** Opening RECORDS SUPPLIED block **
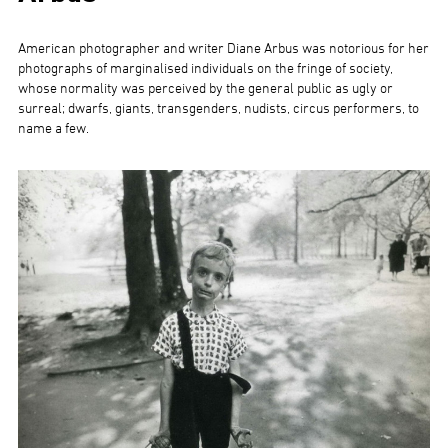
American photographer and writer Diane Arbus was notorious for her
photographs of marginalised individuals on the fringe of society,
whose normality was perceived by the general public as ugly or
surreal; dwarfs, giants, transgenders, nudists, circus performers, to
name a few.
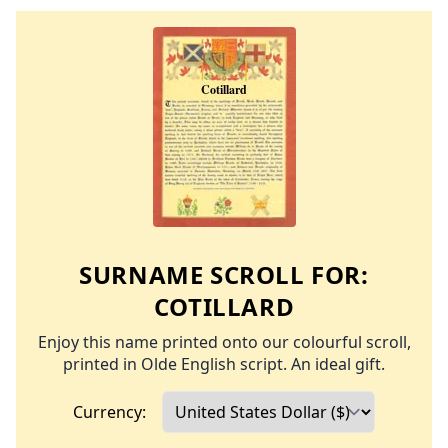
SURNAME SCROLL FOR:
COTILLARD
Enjoy this name printed onto our colourful scroll,
printed in Olde English script. An ideal gift.
Currency:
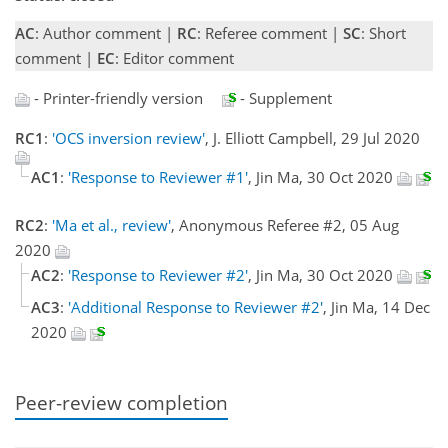
AC
: Author comment |
RC
: Referee comment |
SC
: Short
comment |
EC
: Editor comment
- Printer-friendly version
- Supplement
RC1
:
'OCS inversion review'
, J. Elliott Campbell, 29 Jul 2020
AC1
:
'Response to Reviewer #1'
, Jin Ma, 30 Oct 2020
RC2
:
'Ma et al., review'
, Anonymous Referee #2, 05 Aug
2020
AC2
:
'Response to Reviewer #2'
, Jin Ma, 30 Oct 2020
AC3
:
'Additional Response to Reviewer #2'
, Jin Ma, 14 Dec
2020
Peer-review completion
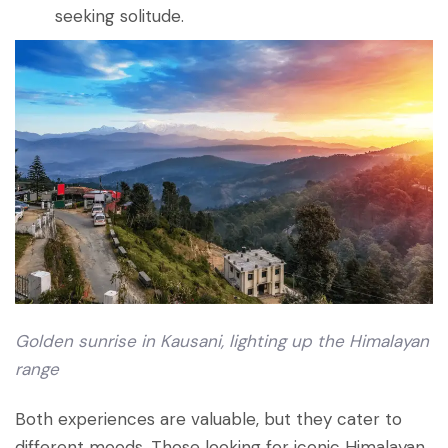
seeking solitude.
Golden sunrise in Kausani, lighting up the Himalayan
range
Both experiences are valuable, but they cater to
different moods. Those looking for iconic Himalayan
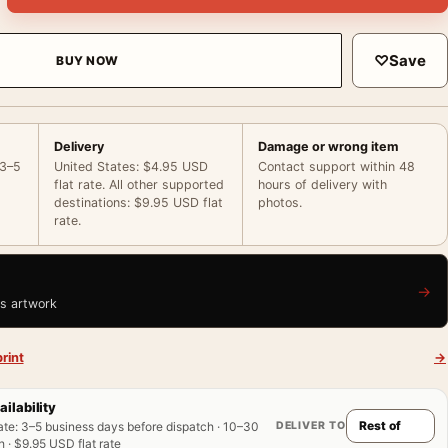
♡
Save
BUY NOW
Delivery
Damage or wrong item
 3–5
United States: $4.95 USD
Contact support within 48
flat rate. All other supported
hours of delivery with
destinations: $9.95 USD flat
photos.
rate.
→
is artwork
rint
→
ailability
DELIVER TO
ate
:
3–5 business days before dispatch · 10–30
 · $9.95 USD flat rate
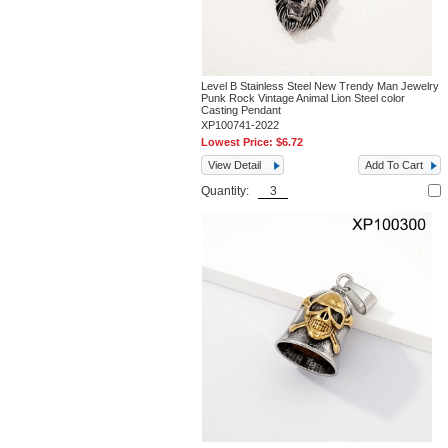
Level B Stainless Steel New Trendy Man Jewelry
Punk Rock Vintage Animal Lion Steel color
Casting Pendant
XP100741-2022
Lowest Price:
$6.72
View Detail
Add To Cart
Quantity:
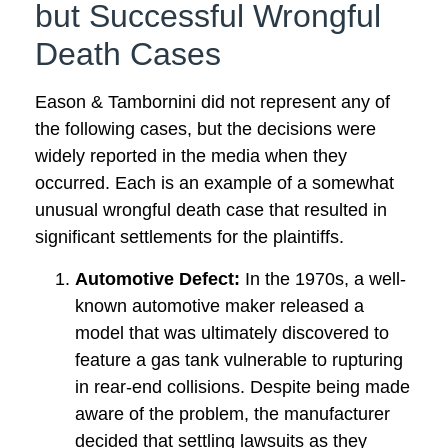
but Successful Wrongful
Death Cases
Eason & Tambornini did not represent any of
the following cases, but the decisions were
widely reported in the media when they
occurred. Each is an example of a somewhat
unusual wrongful death case that resulted in
significant settlements for the plaintiffs.
Automotive Defect:
In the 1970s, a well-
known automotive maker released a
model that was ultimately discovered to
feature a gas tank vulnerable to rupturing
in rear-end collisions. Despite being made
aware of the problem, the manufacturer
decided that settling lawsuits as they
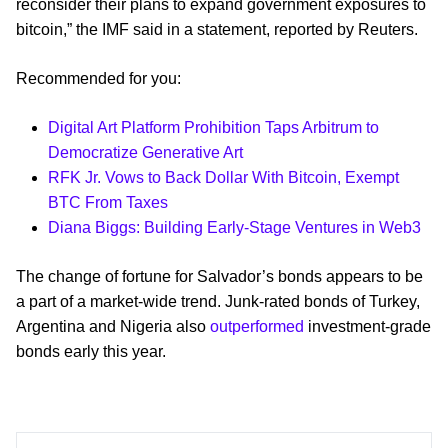
reconsider their plans to expand government exposures to
bitcoin,” the IMF said in a statement, reported by Reuters.
Recommended for you:
Digital Art Platform Prohibition Taps Arbitrum to
Democratize Generative Art
RFK Jr. Vows to Back Dollar With Bitcoin, Exempt
BTC From Taxes
Diana Biggs: Building Early-Stage Ventures in Web3
The change of fortune for Salvador’s bonds appears to be
a part of a market-wide trend. Junk-rated bonds of Turkey,
Argentina and Nigeria also
outperformed
investment-grade
bonds early this year.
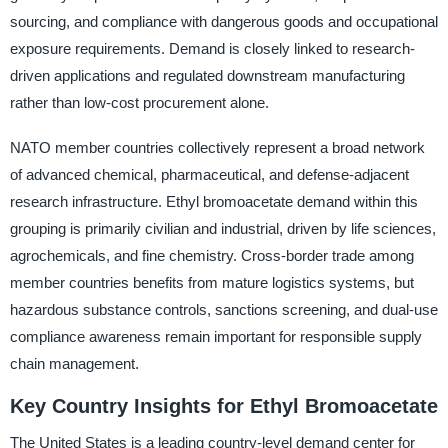
sourcing, and compliance with dangerous goods and occupational
exposure requirements. Demand is closely linked to research-
driven applications and regulated downstream manufacturing
rather than low-cost procurement alone.
NATO member countries collectively represent a broad network
of advanced chemical, pharmaceutical, and defense-adjacent
research infrastructure. Ethyl bromoacetate demand within this
grouping is primarily civilian and industrial, driven by life sciences,
agrochemicals, and fine chemistry. Cross-border trade among
member countries benefits from mature logistics systems, but
hazardous substance controls, sanctions screening, and dual-use
compliance awareness remain important for responsible supply
chain management.
Key Country Insights for Ethyl Bromoacetate
The United States is a leading country-level demand center for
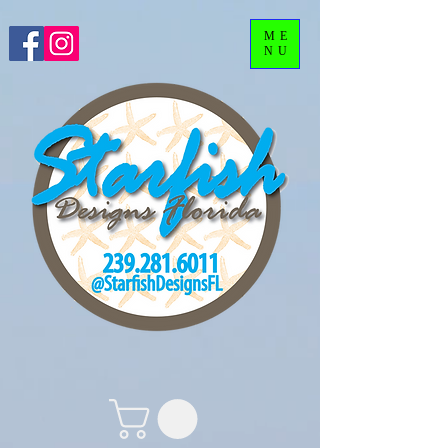
ME
NU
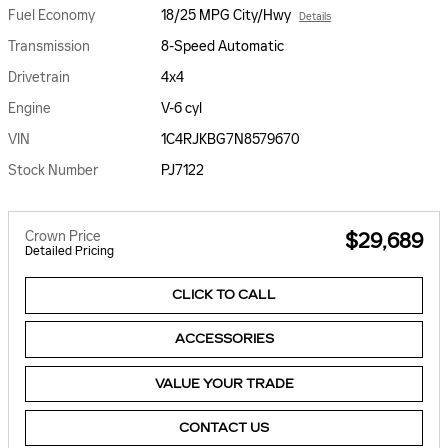
Fuel Economy
18/25 MPG City/Hwy
Details
Transmission
8-Speed Automatic
Drivetrain
4x4
Engine
V-6 cyl
VIN
1C4RJKBG7N8579670
Stock Number
PJ7122
Crown Price
$29,689
Detailed Pricing
CLICK TO CALL
ACCESSORIES
VALUE YOUR TRADE
CONTACT US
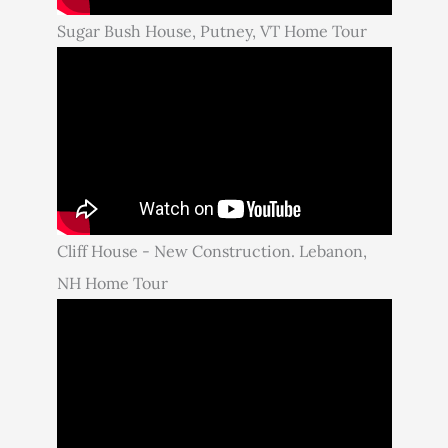
Sugar Bush House, Putney, VT Home Tour
Cliff House - New Construction. Lebanon,
NH Home Tour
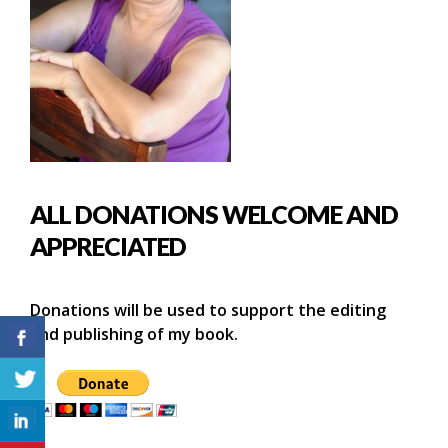
ALL DONATIONS WELCOME AND
APPRECIATED
Donations will be used to support the editing
and publishing of my book.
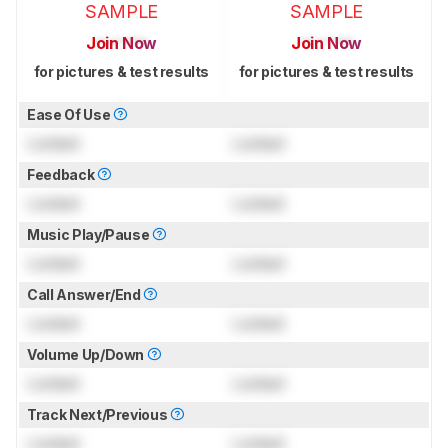
SAMPLE
SAMPLE
Join Now
Join Now
for pictures & test results
for pictures & test results
Ease Of Use
Locked
Locked
Feedback
Locked
Locked
Music Play/Pause
Locked
Locked
Call Answer/End
Locked
Locked
Volume Up/Down
Locked
Locked
Track Next/Previous
Locked
Locked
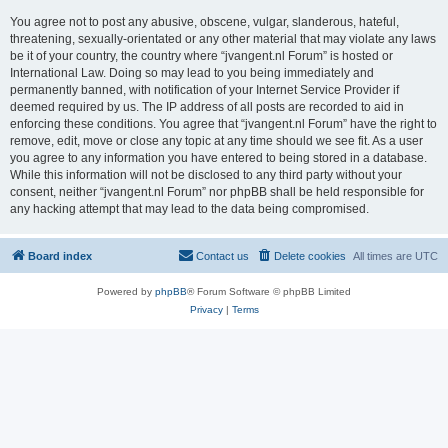
You agree not to post any abusive, obscene, vulgar, slanderous, hateful,
threatening, sexually-orientated or any other material that may violate any laws
be it of your country, the country where “jvangent.nl Forum” is hosted or
International Law. Doing so may lead to you being immediately and
permanently banned, with notification of your Internet Service Provider if
deemed required by us. The IP address of all posts are recorded to aid in
enforcing these conditions. You agree that “jvangent.nl Forum” have the right to
remove, edit, move or close any topic at any time should we see fit. As a user
you agree to any information you have entered to being stored in a database.
While this information will not be disclosed to any third party without your
consent, neither “jvangent.nl Forum” nor phpBB shall be held responsible for
any hacking attempt that may lead to the data being compromised.
Board index
Contact us
Delete cookies
All times are
UTC
Powered by
phpBB
® Forum Software © phpBB Limited
Privacy
|
Terms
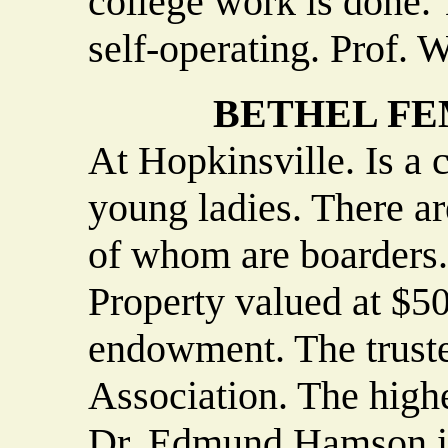
college work is done. 
self-operating. Prof. W
BETHEL F
At Hopkinsville. Is a 
young ladies. There ar
of whom are boarders. 
Property valued at $5
endowment. The truste
Association. The highe
Dr. Edmund Hamson is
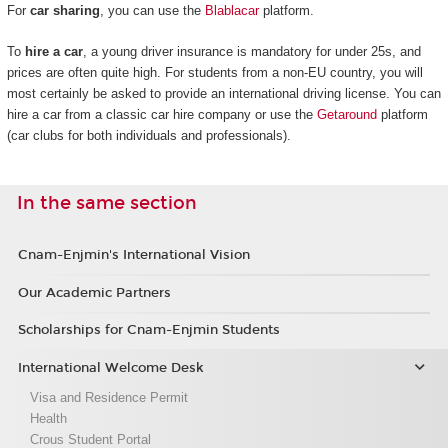
For
car sharing
, you can use the
Blablacar
platform.
To
hire a car
, a young driver insurance is mandatory for under 25s, and
prices are often quite high. For students from a non-EU country, you will
most certainly be asked to provide an international driving license. You can
hire a car from a classic car hire company or use the
Getaround
platform
(car clubs for both individuals and professionals).
In the same section
Cnam-Enjmin's International Vision
Our Academic Partners
Scholarships for Cnam-Enjmin Students
International Welcome Desk
Visa and Residence Permit
Health
Crous Student Portal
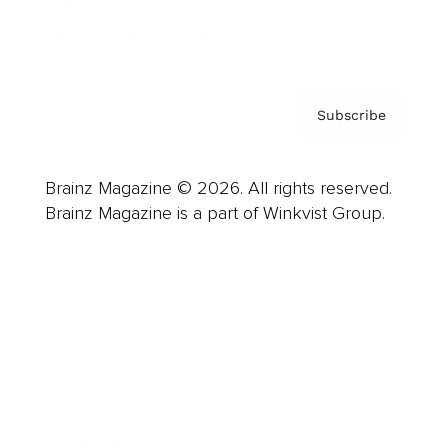
Contact
Privacy Policy & Terms
Subscribe
Brainz Magazine © 2026. All rights reserved.
Brainz Magazine is a part of Winkvist Group.
Business
Career
Leadership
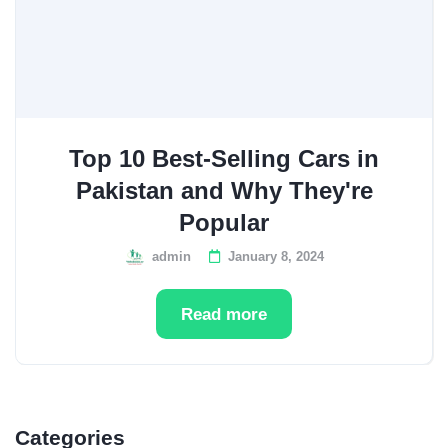
Top 10 Best-Selling Cars in
Pakistan and Why They're
Popular
admin
January 8, 2024
Read more
Categories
** Closing RECORDS SUPPLIED block **
_WHAT YOU WILL DO:_ Transcribe the records above exactly, leaving out every picture.

_ANSWER SPACE:_
American photographer and writer Diane Arbus was notorious for her
photographs of marginalised individuals on the fringe of society,
whose normality was perceived by the general public as ugly or
surreal; dwarfs, giants, transgenders, nudists, circus performers, to
name a few.
SURNAME SCROLL FOR:
COTILLARD
Enjoy this name printed onto our colourful scroll,
printed in Olde English script. An ideal gift.
Currency:
AC
: Author comment |
RC
: Referee comment |
SC
: Short
comment |
EC
: Editor comment
- Printer-friendly version
- Supplement
RC1
:
'OCS inversion review'
, J. Elliott Campbell, 29 Jul 2020
AC1
:
'Response to Reviewer #1'
, Jin Ma, 30 Oct 2020
RC2
:
'Ma et al., review'
, Anonymous Referee #2, 05 Aug
2020
AC2
:
'Response to Reviewer #2'
, Jin Ma, 30 Oct 2020
AC3
:
'Additional Response to Reviewer #2'
, Jin Ma, 14 Dec
2020
Peer-review completion
seeking solitude.
Golden sunrise in Kausani, lighting up the Himalayan
range
Both experiences are valuable, but they cater to
different moods. Those looking for iconic Himalayan
♡
Save
BUY NOW
Delivery
Damage or wrong item
 3–5
United States: $4.95 USD
Contact support within 48
flat rate. All other supported
hours of delivery with
destinations: $9.95 USD flat
photos.
rate.
→
is artwork
rint
→
ailability
DELIVER TO
ate
:
3–5 business days before dispatch · 10–30
 · $9.95 USD flat rate
Level B Stainless Steel New Trendy Man Jewelry
Punk Rock Vintage Animal Lion Steel color
Casting Pendant
XP100741-2022
Lowest Price:
$6.72
View Detail
Add To Cart
Quantity:
but Successful Wrongful
Death Cases
Eason & Tambornini did not represent any of
the following cases, but the decisions were
widely reported in the media when they
occurred. Each is an example of a somewhat
unusual wrongful death case that resulted in
significant settlements for the plaintiffs.
Automotive Defect:
In the 1970s, a well-
known automotive maker released a
model that was ultimately discovered to
feature a gas tank vulnerable to rupturing
in rear-end collisions. Despite being made
aware of the problem, the manufacturer
decided that settling lawsuits as they
reconsider their plans to expand government exposures to
bitcoin,” the IMF said in a statement, reported by Reuters.
Recommended for you:
Digital Art Platform Prohibition Taps Arbitrum to
Democratize Generative Art
RFK Jr. Vows to Back Dollar With Bitcoin, Exempt
BTC From Taxes
Diana Biggs: Building Early-Stage Ventures in Web3
The change of fortune for Salvador’s bonds appears to be
a part of a market-wide trend. Junk-rated bonds of Turkey,
Argentina and Nigeria also
outperformed
investment-grade
bonds early this year.
sourcing, and compliance with dangerous goods and occupational
exposure requirements. Demand is closely linked to research-
driven applications and regulated downstream manufacturing
rather than low-cost procurement alone.
NATO member countries collectively represent a broad network
of advanced chemical, pharmaceutical, and defense-adjacent
research infrastructure. Ethyl bromoacetate demand within this
grouping is primarily civilian and industrial, driven by life sciences,
agrochemicals, and fine chemistry. Cross-border trade among
member countries benefits from mature logistics systems, but
hazardous substance controls, sanctions screening, and dual-use
compliance awareness remain important for responsible supply
chain management.
Key Country Insights for Ethyl Bromoacetate
The United States is a leading country-level demand center for
ME
NU
Fuel Economy
18/25 MPG City/Hwy
Details
Transmission
8-Speed Automatic
Drivetrain
4x4
Engine
V-6 cyl
VIN
1C4RJKBG7N8579670
Stock Number
PJ7122
Crown Price
$29,689
Detailed Pricing
CLICK TO CALL
ACCESSORIES
VALUE YOUR TRADE
CONTACT US
Sugar Bush House, Putney, VT Home Tour
Cliff House - New Construction. Lebanon,
NH Home Tour
ALL DONATIONS WELCOME AND
APPRECIATED
Donations will be used to support the editing
and publishing of my book.
SAMPLE
SAMPLE
Join Now
Join Now
for pictures & test results
for pictures & test results
Ease Of Use
Locked
Locked
Feedback
Locked
Locked
Music Play/Pause
Locked
Locked
Call Answer/End
Locked
Locked
Volume Up/Down
Locked
Locked
Track Next/Previous
Locked
Locked
You agree not to post any abusive, obscene, vulgar, slanderous, hateful,
threatening, sexually-orientated or any other material that may violate any laws
be it of your country, the country where “jvangent.nl Forum” is hosted or
International Law. Doing so may lead to you being immediately and
permanently banned, with notification of your Internet Service Provider if
deemed required by us. The IP address of all posts are recorded to aid in
enforcing these conditions. You agree that “jvangent.nl Forum” have the right to
remove, edit, move or close any topic at any time should we see fit. As a user
you agree to any information you have entered to being stored in a database.
While this information will not be disclosed to any third party without your
consent, neither “jvangent.nl Forum” nor phpBB shall be held responsible for
any hacking attempt that may lead to the data being compromised.
Board index
Contact us
Delete cookies
All times are
UTC
Powered by
phpBB
® Forum Software © phpBB Limited
Privacy
|
Terms
college work is done. 
self-operating. Prof. W
BETHEL F
At Hopkinsville. Is a 
young ladies. There ar
of whom are boarders. 
Property valued at $5
endowment. The truste
Association. The highe
Dr. Edmund Hamson is
For
car sharing
, you can use the
Blablacar
platform.
To
hire a car
, a young driver insurance is mandatory for under 25s, and
prices are often quite high. For students from a non-EU country, you will
most certainly be asked to provide an international driving license. You can
hire a car from a classic car hire company or use the
Getaround
platform
(car clubs for both individuals and professionals).
In the same section
Cnam-Enjmin's International Vision
Our Academic Partners
Scholarships for Cnam-Enjmin Students
International Welcome Desk
Visa and Residence Permit
Health
Crous Student Portal
Contact
Privacy Policy & Terms
Subscribe
Brainz Magazine © 2026. All rights reserved.
Brainz Magazine is a part of Winkvist Group.
Business
Career
Leadership
Top 10 Best-Selling Cars in
Pakistan and Why They're
Popular
admin
January 8, 2024
Read more
Categories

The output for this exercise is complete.